The event was formatted as a panel discussion.  The manufacturing professionals panelists were Dan Murphy,  Regional Sales Manager at Rem Sales, LLC; Darlene Miller, President and CEO of Permac Industries; John Murphy, President of Morris Midwest, LLC; Olaf Tessarzyk, Managing Partner of ZPS America, LLC, and Mike Reader, President of Precision Plus  For one and a half hours, the panelists and students engaged in a genuine discussion about the state of the industry and the possibilities manufacturing has available for young people finishing high school.

It was pointed out by the panelists, that the marked difference between a regular college education vs. a technical college education and/or on-the-the-job training was the opportunity to have real-work experience rather than strictly classroom instruction.  A person learning and experiencing the art and science of machining,  may continue on as business owner, as a program developer, design engineer, quality control engineer, management leader or sales professional, to name a few, and have the real-life experience to understand how to transform ideas into reality.  The machining industry opens the doors to limitless possibilities, offering rewarding careers to “Top Gun” candidates, both men and women.

Following the panel discussion, several tours have been scheduled for students to visit area manufacturers.  The next phase in the manufacturing awareness program is to develop internships for high school and college students, to coordinate learning opportunities with local technical colleges and to seek increased support of  local, state and national legislators.


Vocational Education and Training – The Swiss Answer To Unemployment

Michael Reader

With unemployment rate of 2.8%, the country of Switzerland is coming under increased observation by other industrial countries to discover its secret.  The consensus of opinion seems to be that its unique educational system is the most likely answer.
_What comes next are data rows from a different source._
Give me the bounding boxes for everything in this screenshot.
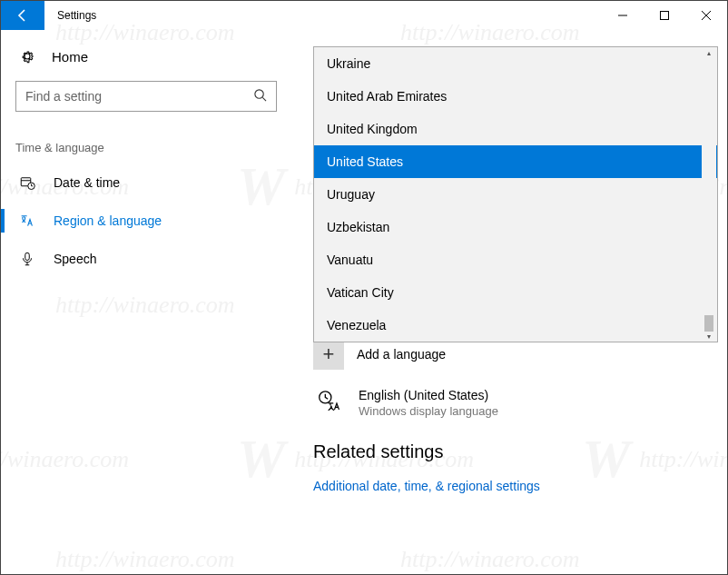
dropdown-option[interactable]: United Kingdom: [314, 113, 717, 145]
sidebar-item-label: Date & time: [54, 175, 120, 190]
svg-rect-9: [25, 253, 30, 260]
sidebar-item-region-language[interactable]: Region & language: [1, 202, 291, 240]
sidebar-home-label: Home: [52, 49, 88, 64]
scroll-down-icon[interactable]: ▾: [702, 332, 716, 341]
gear-icon: [19, 48, 35, 64]
sidebar-item-date-time[interactable]: Date & time: [1, 164, 291, 202]
minimize-icon: [618, 11, 627, 20]
dropdown-option[interactable]: Venezuela: [314, 309, 717, 342]
sidebar-item-label: Region & language: [54, 213, 162, 228]
country-dropdown-list[interactable]: UkraineUnited Arab EmiratesUnited Kingdo…: [313, 46, 718, 342]
scroll-up-icon[interactable]: ▴: [702, 48, 716, 57]
main-panel: UkraineUnited Arab EmiratesUnited Kingdo…: [291, 30, 727, 574]
search-input[interactable]: [25, 89, 253, 104]
search-input-wrap[interactable]: [15, 81, 277, 112]
dropdown-scrollbar[interactable]: ▴ ▾: [702, 48, 716, 341]
window-title: Settings: [44, 1, 109, 30]
svg-point-4: [255, 90, 263, 98]
dropdown-option[interactable]: Vanuatu: [314, 243, 717, 276]
add-language-label: Add a language: [357, 347, 446, 362]
arrow-left-icon: [15, 8, 30, 23]
dropdown-option[interactable]: Uzbekistan: [314, 211, 717, 243]
minimize-button[interactable]: [602, 1, 644, 30]
svg-rect-1: [661, 12, 669, 20]
dropdown-option[interactable]: United States: [314, 145, 717, 178]
maximize-icon: [660, 11, 669, 20]
add-language-button[interactable]: + Add a language: [313, 339, 713, 370]
close-button[interactable]: [685, 1, 727, 30]
dropdown-option[interactable]: Uruguay: [314, 178, 717, 211]
dropdown-option[interactable]: United Arab Emirates: [314, 80, 717, 113]
language-entry[interactable]: English (United States) Windows display …: [315, 388, 713, 418]
sidebar: Home Time & language Date & time Region …: [1, 30, 291, 574]
close-icon: [702, 11, 711, 20]
back-button[interactable]: [1, 1, 44, 30]
microphone-icon: [19, 251, 35, 267]
titlebar-drag-area[interactable]: [109, 1, 602, 30]
sidebar-home[interactable]: Home: [1, 39, 291, 77]
sidebar-group-header: Time & language: [1, 128, 291, 164]
language-subtitle: Windows display language: [359, 404, 498, 418]
search-icon: [253, 88, 267, 104]
svg-line-5: [262, 97, 266, 101]
additional-settings-link[interactable]: Additional date, time, & regional settin…: [313, 479, 713, 493]
sidebar-item-label: Speech: [54, 252, 96, 266]
maximize-button[interactable]: [644, 1, 685, 30]
sidebar-item-speech[interactable]: Speech: [1, 240, 291, 278]
dropdown-option[interactable]: Ukraine: [314, 47, 717, 80]
dropdown-option[interactable]: Vatican City: [314, 276, 717, 309]
plus-icon: +: [313, 339, 344, 370]
clock-language-icon: [315, 388, 344, 417]
scroll-thumb[interactable]: [704, 315, 713, 332]
language-name: English (United States): [359, 388, 498, 402]
calendar-clock-icon: [19, 174, 35, 191]
related-settings-heading: Related settings: [313, 441, 713, 462]
language-icon: [19, 213, 35, 229]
Swiss industries in cooperation with the educational system have devised a program referred to as Vocational Education and Training (VET).  The compulsory education for a Swiss child ends at nine years.  After this, they have the option of continuing their education in two different tracks.  Those children that want a career in academics can continue in the traditional school-based learning track, and those that are seeking a trade or vocation can enter into the VET program.  This program is a combination of classroom work and apprenticeship programs.  At present over 50% of the youth in Switzerland are choosing this track.

The VET program has the youth in the classroom for 1 to 2 days out of the week with the rest of the work week being spent at the host company of their apprenticeship. The course work at the VET schools is determined by the trade organizations that help run the schools.  This keeps the studies in line with the skills that are most needed in the market place. These programs tend to last for 3 to 4 years depending on the field of study.  Youth studying in these programs are then awarded a Federal diploma after passing their final exam. The youth that pass this test are also able to go onto a specialized university program in their field.  One of the aspects that have been found as most intriguing is the use of other businesses to sign off on the work that the apprentice is doing for the host-company, offering a transparency in the industry as well as a cohesive manner of maintaining the standards for those particular industry apprenticeships.

The current statistics show that around 58,000 companies are providing up to 80,000 apprenticeships.  These are presented to the lower secondary schools every year to enable the parents and students to know what is available.  The result of the training and expense is that most of the youth can expect to enter into a vocation with a starting salary of $50,000 or more.  Although this program is funded by the private sector, the output generated by the apprentices is seen to cover the cost and the end result is a trained labor force with the skills for the jobs that are available and needed.